Segment Start: MATERIAL SUPPLIED

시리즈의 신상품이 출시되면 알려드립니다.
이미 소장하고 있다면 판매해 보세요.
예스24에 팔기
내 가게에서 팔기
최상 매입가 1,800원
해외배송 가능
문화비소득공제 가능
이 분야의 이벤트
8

Segment End: MATERIAL SUPPLIED
Segment Start: MATERIAL SUPPLIED

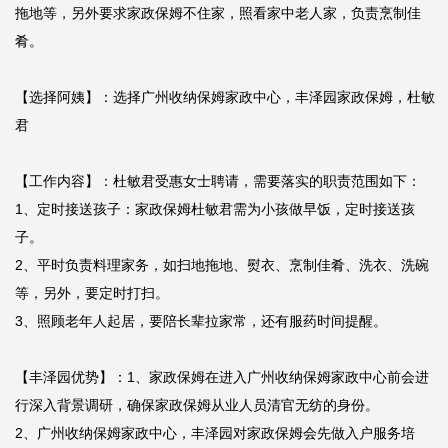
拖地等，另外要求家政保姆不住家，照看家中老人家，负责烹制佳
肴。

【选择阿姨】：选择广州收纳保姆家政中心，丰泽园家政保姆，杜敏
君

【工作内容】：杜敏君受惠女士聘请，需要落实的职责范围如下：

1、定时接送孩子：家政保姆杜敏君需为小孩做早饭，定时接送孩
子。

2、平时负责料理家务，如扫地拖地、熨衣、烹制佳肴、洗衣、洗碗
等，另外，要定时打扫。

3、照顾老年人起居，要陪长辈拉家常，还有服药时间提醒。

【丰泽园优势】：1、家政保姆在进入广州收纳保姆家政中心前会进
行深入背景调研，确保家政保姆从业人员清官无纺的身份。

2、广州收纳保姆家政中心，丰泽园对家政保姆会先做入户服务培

Segment End: MATERIAL SUPPLIED

ABOUT THIS TASK: Give back exactly the lines above starting at the line where "拖地等，另外要求家政保姆不住家，照看家中老人家，负责烹制佳" appears and ending at the line where "2、广州收纳保姆家政中心，丰泽园对家政保姆会先做入户服务培" appears, both included, with no other lines.

SOLUTION TO THIS PROBLEM:
拖地等，另外要求家政保姆不住家，照看家中老人家，负责烹制佳
肴。

【选择阿姨】：选择广州收纳保姆家政中心，丰泽园家政保姆，杜敏
君

【工作内容】：杜敏君受惠女士聘请，需要落实的职责范围如下：

1、定时接送孩子：家政保姆杜敏君需为小孩做早饭，定时接送孩
子。

2、平时负责料理家务，如扫地拖地、熨衣、烹制佳肴、洗衣、洗碗
等，另外，要定时打扫。

3、照顾老年人起居，要陪长辈拉家常，还有服药时间提醒。

【丰泽园优势】：1、家政保姆在进入广州收纳保姆家政中心前会进
行深入背景调研，确保家政保姆从业人员清官无纺的身份。

2、广州收纳保姆家政中心，丰泽园对家政保姆会先做入户服务培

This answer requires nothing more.